The paper develops an integer-eigenvalue framework to construct finite-$N$ orthogonal bases for multi-matrix gauge-invariant operators, modelling them through permutation centraliser algebras $\mathcal{A}(\mu)$. It develops two canonical decompositions of $\mathbb{C}[S_L]$ (Artin-Wedderburn and Kronecker) and shows how restricted Schur and covariant bases arise within these centers, respectively, via $S_L$-centre actions and Kronecker data. By formulating integer-valued eigenvalue systems from central elements and solving them with Hermite normal forms, the authors produce explicit integer linear combinations that, after Gram-Schmidt, yield finite-$N$ orthogonal bases with norms governed by $\mathrm{Dim}_N(R)$ factors. The method extends to general finite groups with rational characters, offering a broad, exact framework for constructing operator bases in gauge theories and tensor models, with SageMath implementations provided.
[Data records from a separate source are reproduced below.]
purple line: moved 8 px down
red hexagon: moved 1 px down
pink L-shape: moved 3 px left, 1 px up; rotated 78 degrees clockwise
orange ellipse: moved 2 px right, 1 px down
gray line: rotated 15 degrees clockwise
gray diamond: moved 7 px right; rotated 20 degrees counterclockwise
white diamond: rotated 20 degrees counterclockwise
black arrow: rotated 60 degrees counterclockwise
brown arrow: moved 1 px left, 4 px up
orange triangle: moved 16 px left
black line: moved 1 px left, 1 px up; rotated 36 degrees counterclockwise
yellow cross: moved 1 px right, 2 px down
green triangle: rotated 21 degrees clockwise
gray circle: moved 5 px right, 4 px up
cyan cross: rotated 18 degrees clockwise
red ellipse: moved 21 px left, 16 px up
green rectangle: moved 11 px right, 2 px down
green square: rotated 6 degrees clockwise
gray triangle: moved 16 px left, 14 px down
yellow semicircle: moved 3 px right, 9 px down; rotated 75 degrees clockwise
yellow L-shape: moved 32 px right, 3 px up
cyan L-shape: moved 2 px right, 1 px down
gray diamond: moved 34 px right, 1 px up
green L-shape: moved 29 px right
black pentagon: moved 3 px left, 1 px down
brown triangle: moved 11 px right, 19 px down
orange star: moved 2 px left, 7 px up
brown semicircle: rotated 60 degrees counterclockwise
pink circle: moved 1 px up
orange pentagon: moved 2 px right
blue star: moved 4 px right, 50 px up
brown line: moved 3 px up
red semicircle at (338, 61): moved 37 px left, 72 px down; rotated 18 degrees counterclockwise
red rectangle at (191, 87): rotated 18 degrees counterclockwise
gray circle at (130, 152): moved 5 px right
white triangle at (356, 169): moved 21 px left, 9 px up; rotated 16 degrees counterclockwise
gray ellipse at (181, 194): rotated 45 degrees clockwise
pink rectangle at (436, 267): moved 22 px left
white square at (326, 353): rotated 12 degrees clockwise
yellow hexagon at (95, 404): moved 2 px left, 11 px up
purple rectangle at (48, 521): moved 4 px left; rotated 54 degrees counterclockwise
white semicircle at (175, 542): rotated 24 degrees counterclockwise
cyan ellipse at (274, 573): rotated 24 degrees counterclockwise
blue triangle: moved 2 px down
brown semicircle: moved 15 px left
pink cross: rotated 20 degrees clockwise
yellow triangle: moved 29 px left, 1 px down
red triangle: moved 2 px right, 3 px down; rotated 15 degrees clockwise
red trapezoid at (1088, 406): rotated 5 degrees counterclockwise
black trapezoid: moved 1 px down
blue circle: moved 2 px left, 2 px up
This provides a practical, algebraic route to encode finite-$N$ trace relations and to explore new sectors in AdS/CFT via systematically generated, orthogonal operator bases.

Abstract

Multi-matrix invariants, and in particular the scalar multi-trace operators of $\mathcal{N}=4$ SYM with $U(N)$ gauge symmetry, can be described using permutation centraliser algebras (PCA), which are generalisations of the symmetric group algebras and independent of $N$. Free-field two-point functions define an $N$-dependent inner product on the PCA, and bases of operators have been constructed which are orthogonal at finite $N$. Two such bases are well-known, the restricted Schur and covariant bases, and both definitions involve representation-theoretic quantities such as Young diagram labels, multiplicity labels, branching and Clebsch-Gordan coefficients for symmetric groups. The explicit computation of these coefficients grows rapidly in complexity as the operator length increases. We develop a new method for explicitly constructing all the operators with specified Young diagram labels, based on an $N$-independent integer eigensystem formulated in the PCA. The eigensystem construction naturally leads to orthogonal basis elements which are integer linear combinations of the multi-trace operators, and the $N$-dependence of their norms are simple known dimension factors. We provide examples and give computer codes in SageMath which efficiently implement the construction for operators of classical dimension up to 14. While the restricted Schur basis relies on the Artin-Wedderburn decomposition of symmetric group algebras, the covariant basis relies on a variant which we refer to as the Kronecker decomposition. Analogous decompositions exist for any finite group algebra and the eigenvalue construction of integer orthogonal bases extends to the group algebra of any finite group with rational characters.